Occult macular dystrophy (OMD; OMIM 613587), first described by Miyake et al. in 1989, is an inherited macular dystrophy characterized by a progressive decrease in the visual acuity in eyes with a normal appearing fundus and normal fluorescein angiograms (Miyake Y, Ichikawa K, Shiose Y, Kawase Y, Am J Ophthalmol,108:292–9, 1989).

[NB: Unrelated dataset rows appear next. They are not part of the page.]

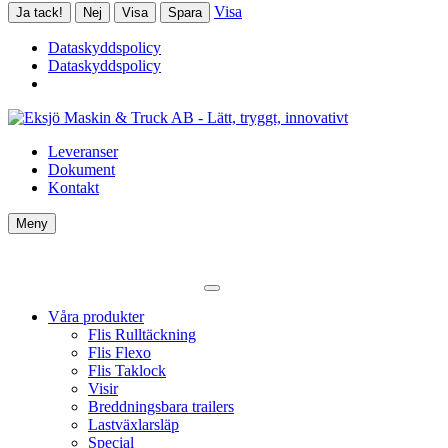
Visa
Ja tack!
Nej
Visa
Spara
Dataskyddspolicy
Dataskyddspolicy
Leveranser
Dokument
Kontakt
Meny
Våra produkter
Flis Rulltäckning
Flis Flexo
Flis Taklock
Visir
Breddningsbara trailers
Lastväxlarsläp
Special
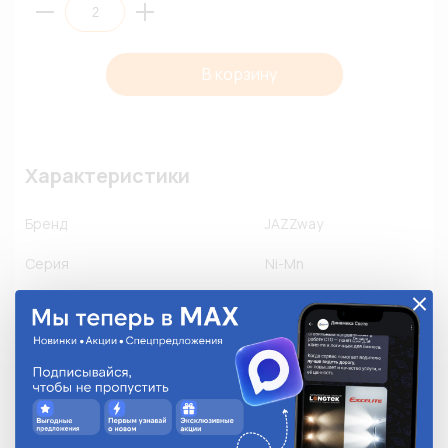
В корзину
Характеристики
Бренд
JAZZway
Серия
Ni-Mn
Применяемость
Другое производство
Количество в упаковке
2
Описание
Цена указана за штуку. В блистерной упаковке 2 шт; 

Напряжение элемента питания 1,2В; 
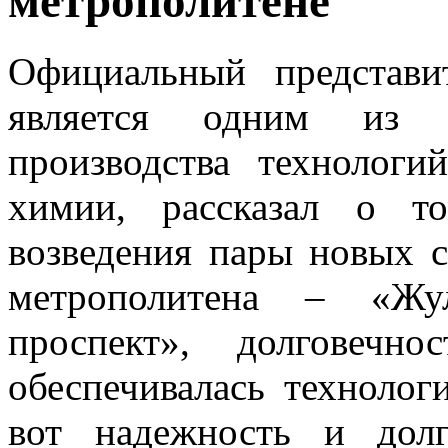
метрополитене
Официальный представ
является одним из 
производства технологи
химии
, рассказал о т
возведения пары новых с
метрополитена – «Жу
проспект», долговечн
обеспечивалась технолог
вот надежность и дол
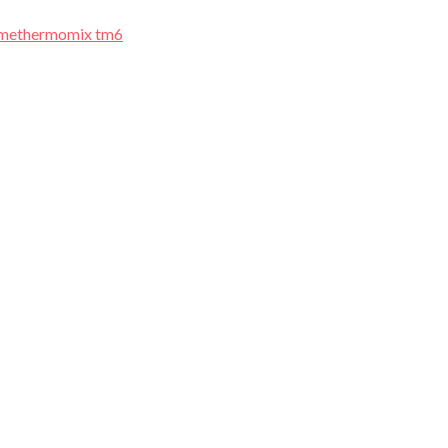
rme
thermomix tm6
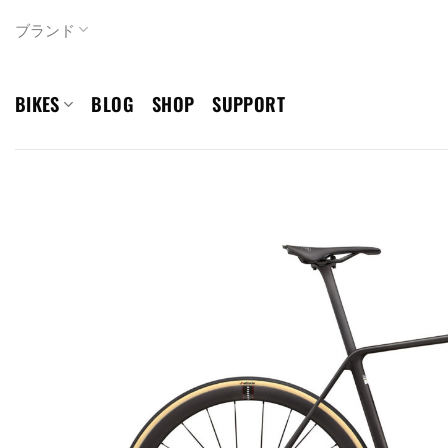
Skip
ブランド
to
content
BIKES
BLOG
SHOP
SUPPORT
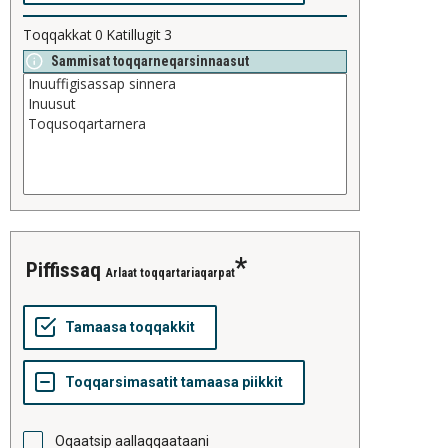
Toqqakkat
0
Katillugit
3
Sammisat toqqarneqarsinnaasut
piffissaq
Arlaat toqqartariaqarpat
Oqaatsip aallaqqaataani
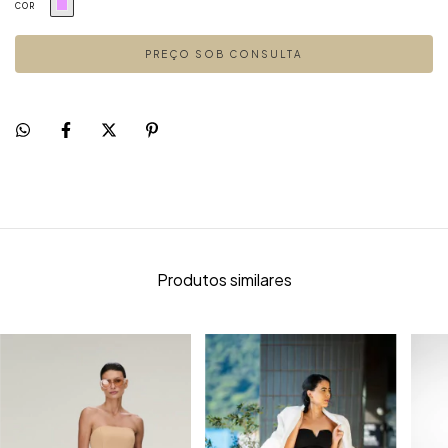
COR
Produtos similares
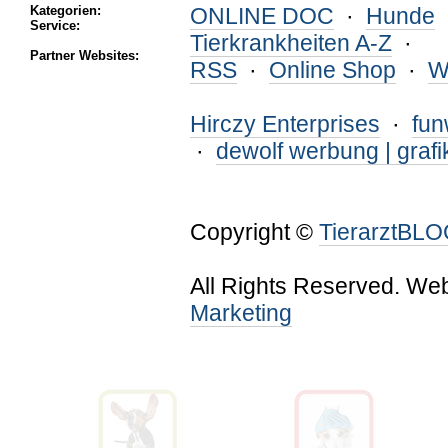
Kategorien:
ONLINE DOC
·
Hunde
Service:
Tierkrankheiten A-Z
·
Partner Websites:
RSS
·
Online Shop
·
W
Hirczy Enterprises
·
fu
·
dewolf werbung | grafi
Copyright ©
TierarztBL
All Rights Reserved. We
Marketing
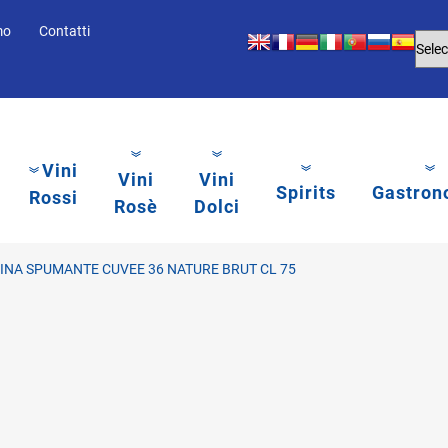
mo
Contatti
Vini
Vini
Vini
Spirits
Gastron
Rossi
Rosè
Dolci
INA SPUMANTE CUVEE 36 NATURE BRUT CL 75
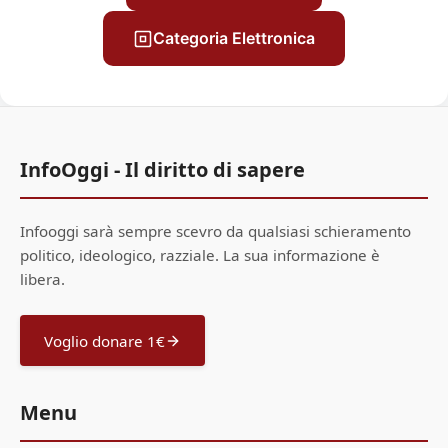
Categoria Elettronica
InfoOggi - Il diritto di sapere
Infooggi sarà sempre scevro da qualsiasi schieramento
politico, ideologico, razziale. La sua informazione è
libera.
Voglio donare 1€
Menu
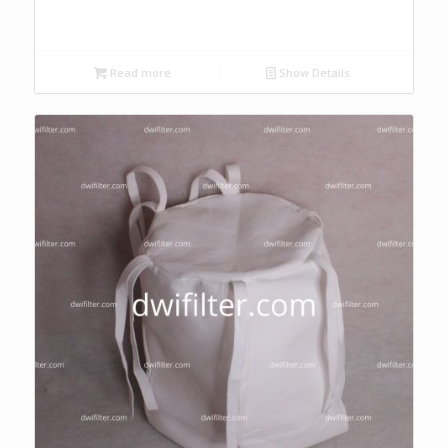
Read more
Show Details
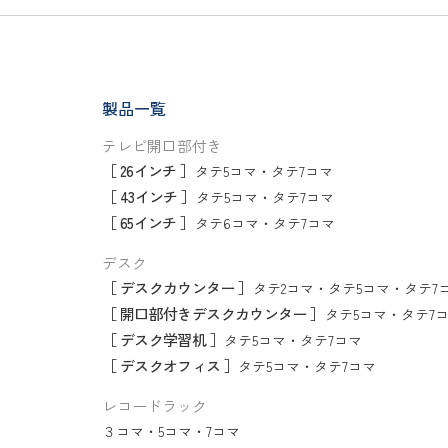
製品一覧
テレビ開口部付き
［ 26インチ ］
タテ5コマ
・
タテ7コマ
［ 43インチ ］
タテ5コマ
・
タテ7コマ
［ 65インチ ］
タテ6コマ
・
タテ7コマ
デスク
［ デスクカウンター ］
タテ2コマ
・
タテ5コマ
・
タテ7
［ 開口部付きデスクカウンター ］
タテ5コマ
・
タテ7
［ デスク学習机 ］
タテ5コマ
・
タテ7コマ
［ デスクオフィス ］
タテ5コマ
・
タテ7コマ
レコードラック
３コマ
・
5コマ
・
7コマ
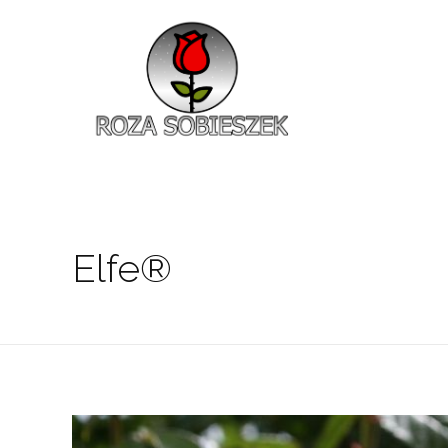
Roza Sobieszek
Zajmujemy się produkcją i sprzedażą róż od 1991 roku. Jako dystrybutor róż licencyjnych dokładamy wszelkich starań, aby nasze rośliny były zdrowe, wybór szeroki, a ceny przystępne.
Elfe®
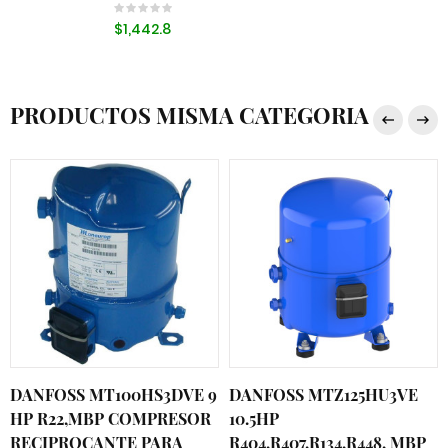
$1,442.8
PRODUCTOS MISMA CATEGORIA
DANFOSS MT100HS3DVE 9
DANFOSS MTZ125HU3VE
HP R22,MBP COMPRESOR
10.5HP
RECIPROCANTE PARA
R404,R407,R134,R448, MBP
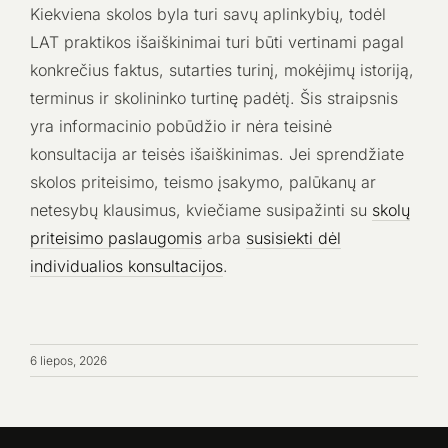
Kiekviena skolos byla turi savų aplinkybių, todėl
LAT praktikos išaiškinimai turi būti vertinami pagal
konkrečius faktus, sutarties turinį, mokėjimų istoriją,
terminus ir skolininko turtinę padėtį. Šis straipsnis
yra informacinio pobūdžio ir nėra teisinė
konsultacija ar teisės išaiškinimas. Jei sprendžiate
skolos priteisimo, teismo įsakymo, palūkanų ar
netesybų klausimus, kviečiame susipažinti su
skolų
priteisimo paslaugomis
arba
susisiekti dėl
individualios konsultacijos
.
6 liepos, 2026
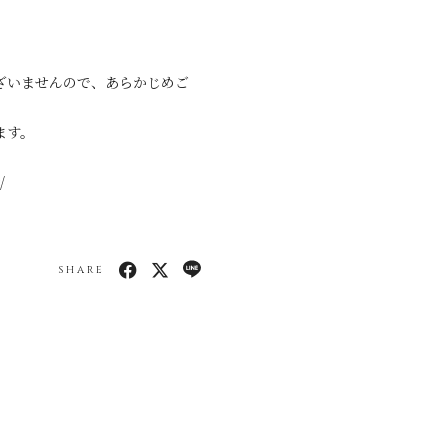
ざいませんので、あらかじめご
ます。
/
SHARE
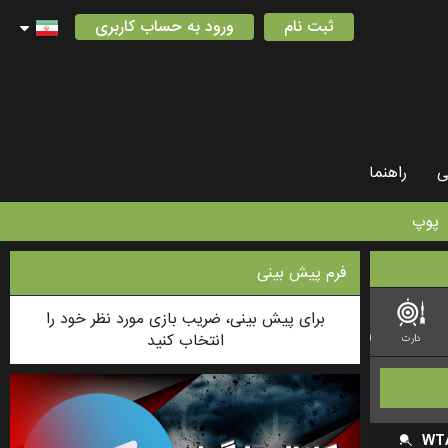
ثبت نام
ورود به حساب کاربری
ی
راهنما
پوپ
فرم پیش بینی
برای پیش بینی، ضریب بازی مورد نظر خود را
انتخاب کنید
دارت
لیگ فوتبال استرالیایی
بدمینتون
لیگ آف لجندز (LEAGUE OF LEGEND)
بازی رایا
WT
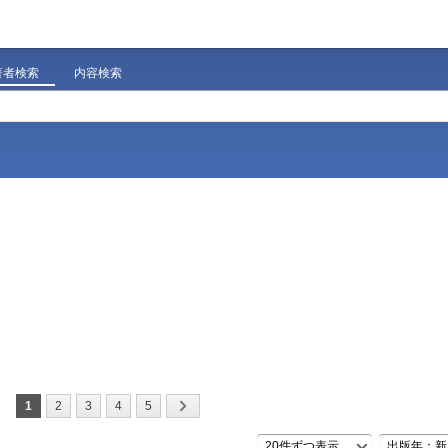
著者検索
内容検索
1
2
3
4
5
20件ずつ表示
出版年：新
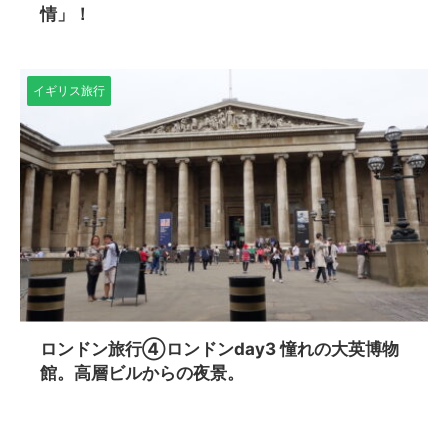
情」！
イギリス旅行
ロンドン旅行④ロンドンday3 憧れの大英博物
館。高層ビルからの夜景。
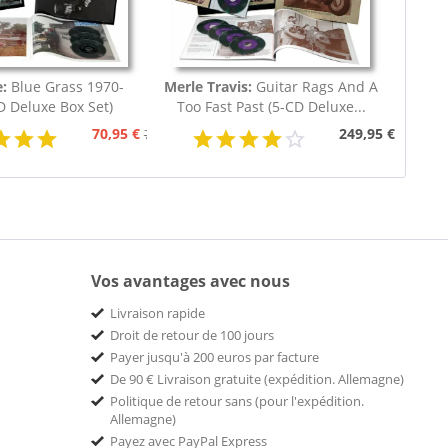
:
Blue Grass 1970-
Merle Travis:
Guitar Rags And A
D Deluxe Box Set)
Too Fast Past (5-CD Deluxe...
70,95 €
249,95 €
79,95 €
Vos avantages avec nous
Livraison rapide
Droit de retour de 100 jours
Payer jusqu'à 200 euros par facture
De 90 € Livraison gratuite (expédition. Allemagne)
Politique de retour sans (pour l'expédition.
Allemagne)
Payez avec PayPal Express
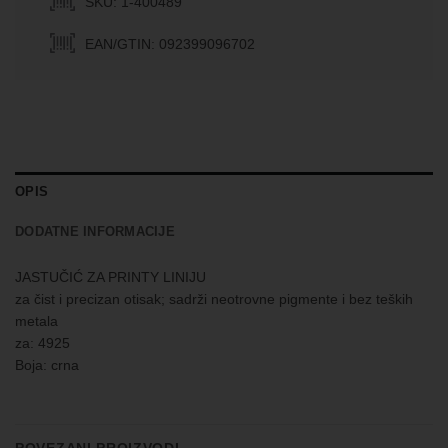
SKU: 1-400489
EAN/GTIN: 092399096702
OPIS
DODATNE INFORMACIJE
JASTUČIĆ ZA PRINTY LINIJU
za čist i precizan otisak; sadrži neotrovne pigmente i bez teških
metala
za: 4925
Boja: crna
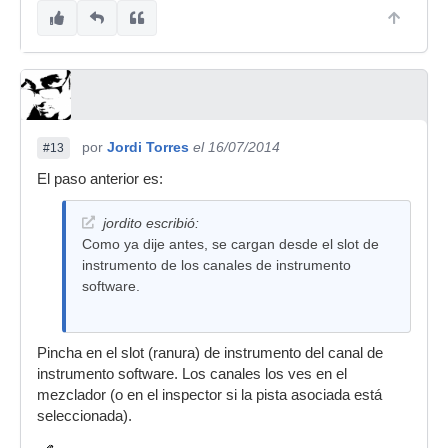
por
Jordi Torres
el 16/07/2014
#13
El paso anterior es:
jordito escribió:
Como ya dije antes, se cargan desde el slot de
instrumento de los canales de instrumento
software.
Pincha en el slot (ranura) de instrumento del canal de
instrumento software. Los canales los ves en el
mezclador (o en el inspector si la pista asociada está
seleccionada).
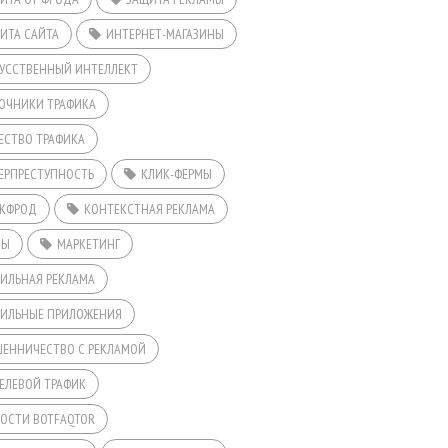
ИТА САЙТА
ИНТЕРНЕТ-МАГАЗИНЫ
УССТВЕННЫЙ ИНТЕЛЛЕКТ
ОЧНИКИ ТРАФИКА
ЕСТВО ТРАФИКА
ЕРПРЕСТУПНОСТЬ
КЛИК-ФЕРМЫ
КФРОД
КОНТЕКСТНАЯ РЕКЛАМА
ДЫ
МАРКЕТИНГ
ИЛЬНАЯ РЕКЛАМА
ИЛЬНЫЕ ПРИЛОЖЕНИЯ
ЕННИЧЕСТВО С РЕКЛАМОЙ
ЕЛЕВОЙ ТРАФИК
ОСТИ BOTFAQTOR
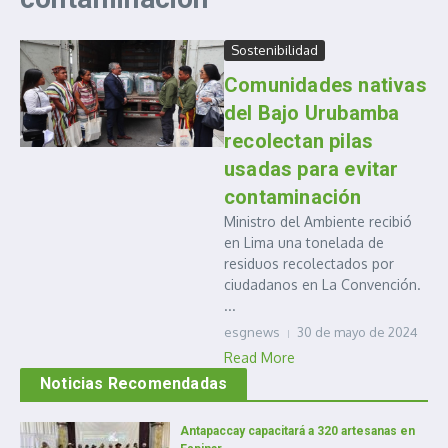
Sostenibilidad
Comunidades nativas
del Bajo Urubamba
recolectan pilas
usadas para evitar
contaminación
Ministro del Ambiente recibió
en Lima una tonelada de
residuos recolectados por
ciudadanos en La Convención.
...
esgnews
30 de mayo de 2024
Read More
Noticias Recomendadas
Antapaccay capacitará a 320 artesanas en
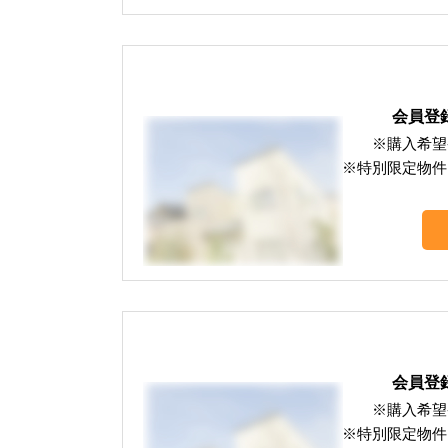
会員登
※購入希望
※特別限定物件
会員登
※購入希望
※特別限定物件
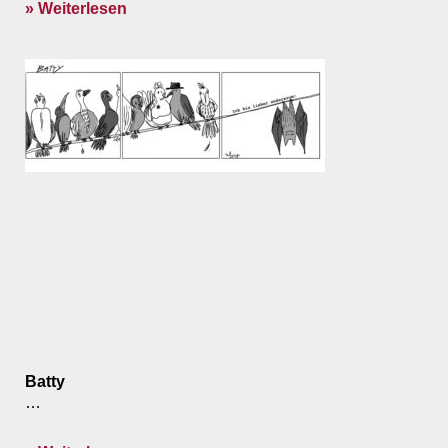
» Weiterlesen
Batty
…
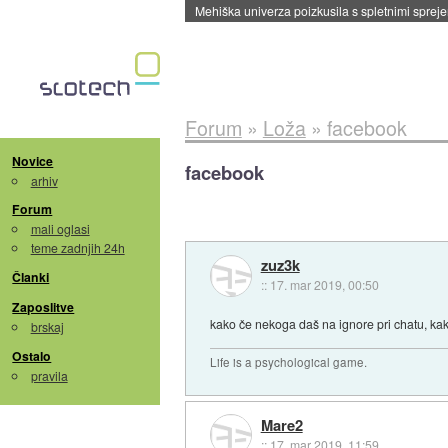
Mehiška univerza poizkusila s spletnimi sprejem
Forum
»
Loža
»
facebook
Novice
facebook
arhiv
Forum
mali oglasi
teme zadnjih 24h
zuz3k
Članki
::
17. mar 2019, 00:50
Zaposlitve
kako če nekoga daš na ignore pri chatu, ka
brskaj
Ostalo
Life is a psychological game.
pravila
Mare2
::
17. mar 2019, 11:59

The full-field electroretinograms (ERGs) are usually normal; however the focal macular ERGs, multifocal ERGs, and pattern ERGs are abnormal. Heterozygous mutations in the retinitis pigmentosa 1-like 1 (RP1L1) gene (OMIM 608581) cause this ocular condition, (Akahori M, Tsunoda K, Miyake Y, et al, Am J Hum Genet, 87:424–9, 2010, Tsunoda K, Usui T, Hatase T, et al, Retina J Retinal Vitreous Dis 32:1135–47, 2012, Miyake Y, Tsunoda K, Jpn J Ophthalmol, 59:71–80, 2015) and OMD with the RP1L1 mutations has been specifically designated as Miyake’s disease (Fujinami K, Kameya S, Kikuchi S, et al, Invest Ophthalmol Vis Sci, 57:4837–46, 2016). Characteristic changes in the microstructure of the photoreceptors have been detected by spectral-domain optical coherence tomography (SD-OCT) in eyes with Miyake’s disease (Tsunoda K, Usui T, Hatase T, et al, Retina J Retinal Vitreous Dis 32:1135–47, 2012, Fujinami K, Kameya S, Kikuchi S, et al, Invest Ophthalmol Vis Sci, 57:4837–46, 2016). The most common mutation is the c.133C > T, p.Arg45Trp mutation in exon 2, and there is another hot spot between amino acid numbers 1194 and 1201 in exon 4 which is downstream of the doublecortin domain (Fujinami K, Kameya S, Kikuchi S, et al, Invest Ophthalmol Vis Sci, 57:4837–46, 2016, Kabuto T, Takahashi H, Goto-Fukuura Y, et al, Mol Vis, 18:1031–9, 2012, Davidson AE, Sergouniotis PI, Mackay DS, et al, Hum Mutat, 34:506–14, 2013). In addition to the typical phenotype of OMD, extensive retinal dysfunction such as generalized cone dysfunction and generalized rod-cone dysfunction has been documented in patients with biallelic mutations in the RP1L1 gene (Davidson AE, Sergouniotis PI, Mackay DS, et al, Hum Mutat, 34:506–14, 2013, Kikuchi S, Kameya S, Gocho K, et al, Biomed Res Int, 2015:545243, 2015).